--- Saved entries ---
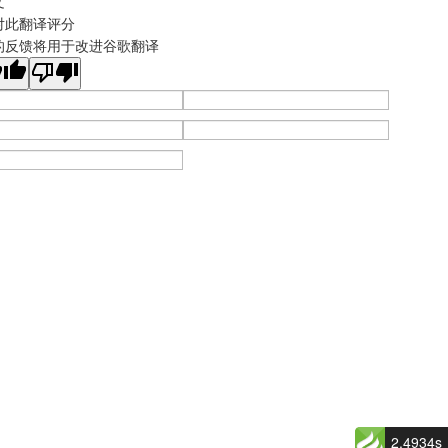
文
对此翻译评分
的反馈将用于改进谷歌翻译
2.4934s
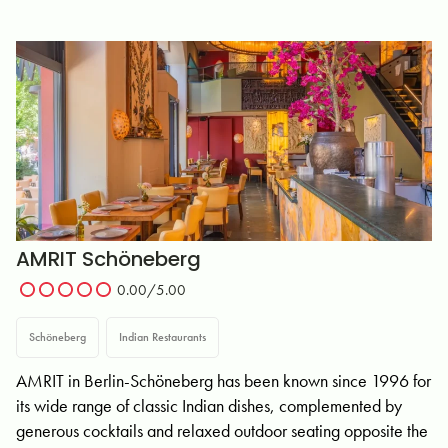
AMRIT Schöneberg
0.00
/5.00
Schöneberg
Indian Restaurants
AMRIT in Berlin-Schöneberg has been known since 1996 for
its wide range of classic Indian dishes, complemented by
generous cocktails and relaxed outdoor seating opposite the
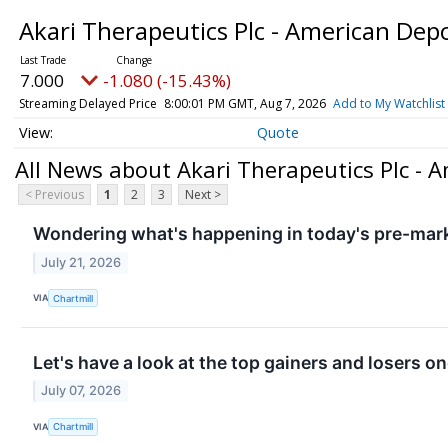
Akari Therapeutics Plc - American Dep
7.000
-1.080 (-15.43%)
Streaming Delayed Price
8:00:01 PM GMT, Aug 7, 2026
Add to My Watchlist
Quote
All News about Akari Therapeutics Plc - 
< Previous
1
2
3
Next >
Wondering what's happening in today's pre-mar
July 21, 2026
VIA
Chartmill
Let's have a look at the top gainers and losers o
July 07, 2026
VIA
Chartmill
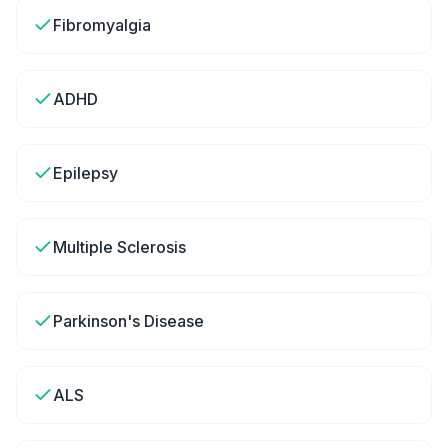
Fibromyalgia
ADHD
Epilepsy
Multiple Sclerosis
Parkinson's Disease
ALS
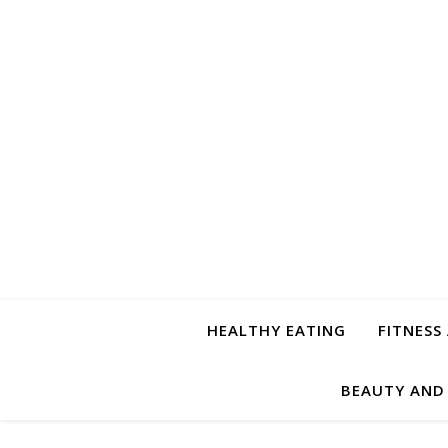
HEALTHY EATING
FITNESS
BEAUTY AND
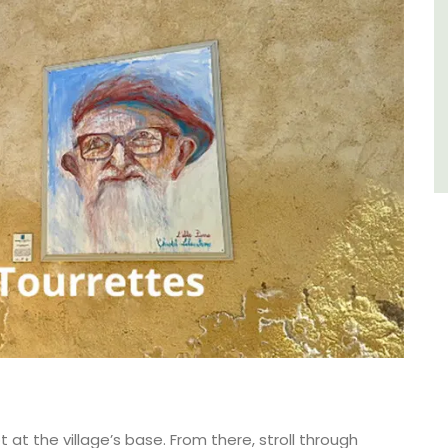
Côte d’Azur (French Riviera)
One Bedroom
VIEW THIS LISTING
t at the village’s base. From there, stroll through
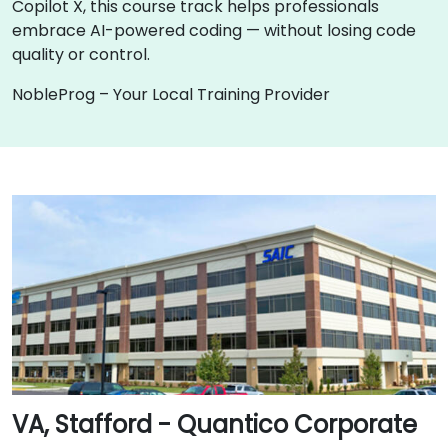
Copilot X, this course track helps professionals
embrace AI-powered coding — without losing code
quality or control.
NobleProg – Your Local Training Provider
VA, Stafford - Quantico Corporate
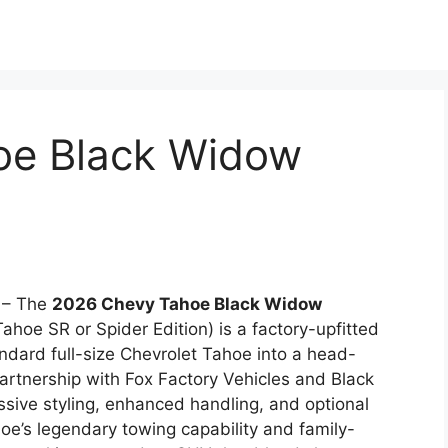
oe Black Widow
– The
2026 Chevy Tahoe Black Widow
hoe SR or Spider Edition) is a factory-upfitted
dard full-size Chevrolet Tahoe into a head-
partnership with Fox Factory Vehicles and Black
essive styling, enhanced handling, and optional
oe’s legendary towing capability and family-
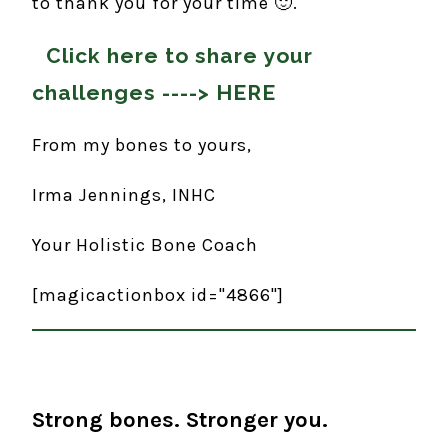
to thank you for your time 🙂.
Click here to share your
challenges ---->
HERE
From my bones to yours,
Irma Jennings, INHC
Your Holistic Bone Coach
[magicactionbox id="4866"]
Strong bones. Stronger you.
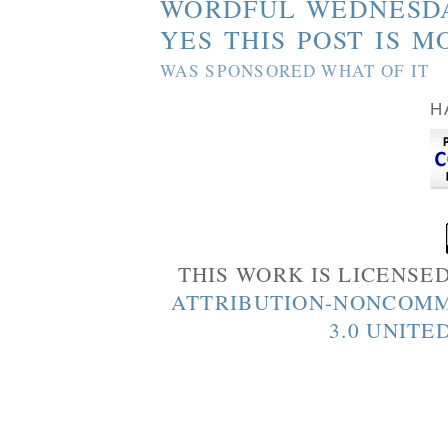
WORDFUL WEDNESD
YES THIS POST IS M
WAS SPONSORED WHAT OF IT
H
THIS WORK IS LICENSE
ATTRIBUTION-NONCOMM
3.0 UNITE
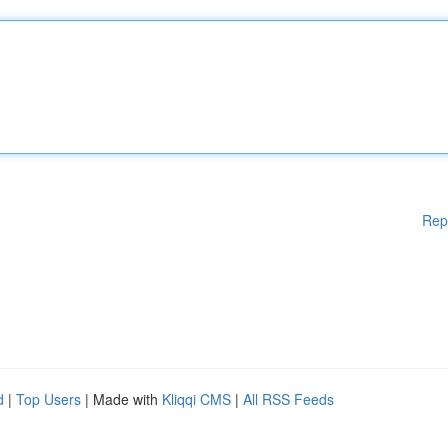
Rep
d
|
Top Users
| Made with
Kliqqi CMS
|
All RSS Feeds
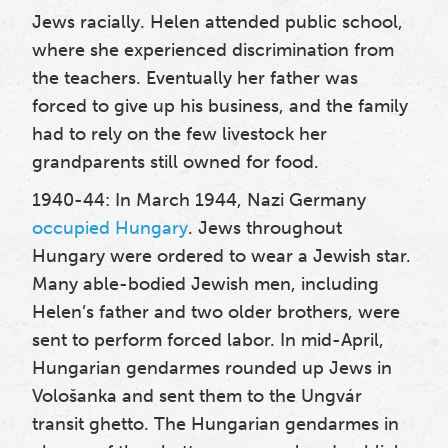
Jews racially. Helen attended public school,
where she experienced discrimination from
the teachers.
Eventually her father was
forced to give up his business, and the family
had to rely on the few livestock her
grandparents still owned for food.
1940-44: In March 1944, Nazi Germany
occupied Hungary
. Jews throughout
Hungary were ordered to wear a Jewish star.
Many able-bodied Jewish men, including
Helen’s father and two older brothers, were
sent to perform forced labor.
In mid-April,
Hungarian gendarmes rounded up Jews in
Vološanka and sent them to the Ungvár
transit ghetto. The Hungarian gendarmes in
...
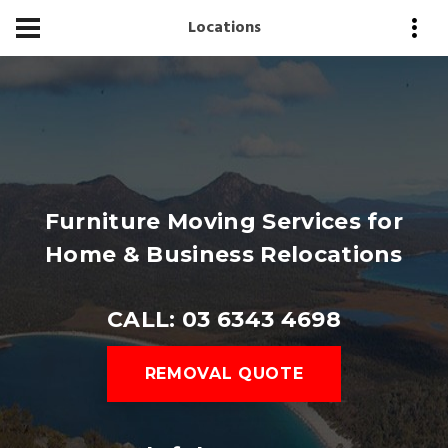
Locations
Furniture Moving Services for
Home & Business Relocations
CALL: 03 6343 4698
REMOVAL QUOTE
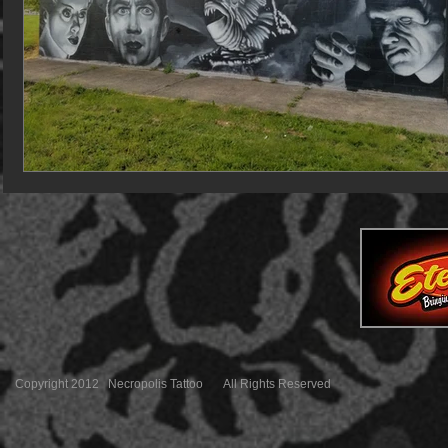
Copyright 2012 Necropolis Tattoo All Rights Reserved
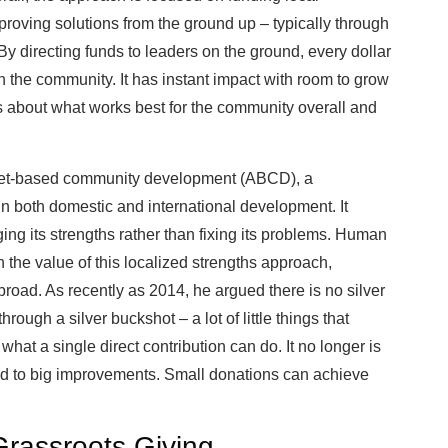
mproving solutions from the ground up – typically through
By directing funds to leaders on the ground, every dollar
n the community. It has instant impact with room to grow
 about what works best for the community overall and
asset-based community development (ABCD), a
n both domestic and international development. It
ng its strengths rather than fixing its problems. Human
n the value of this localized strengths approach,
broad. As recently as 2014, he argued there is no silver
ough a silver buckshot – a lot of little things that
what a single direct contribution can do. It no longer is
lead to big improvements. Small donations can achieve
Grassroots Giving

--- WHAT TO WORK ON ---
From the records above, give again exactly the lines running from the line with "n the value" to the line with "Grassroots Giving", inclusive.

--- TASK ANSWER ---
n the value of this localized strengths approach,
broad. As recently as 2014, he argued there is no silver
ough a silver buckshot – a lot of little things that
what a single direct contribution can do. It no longer is
lead to big improvements. Small donations can achieve
Grassroots Giving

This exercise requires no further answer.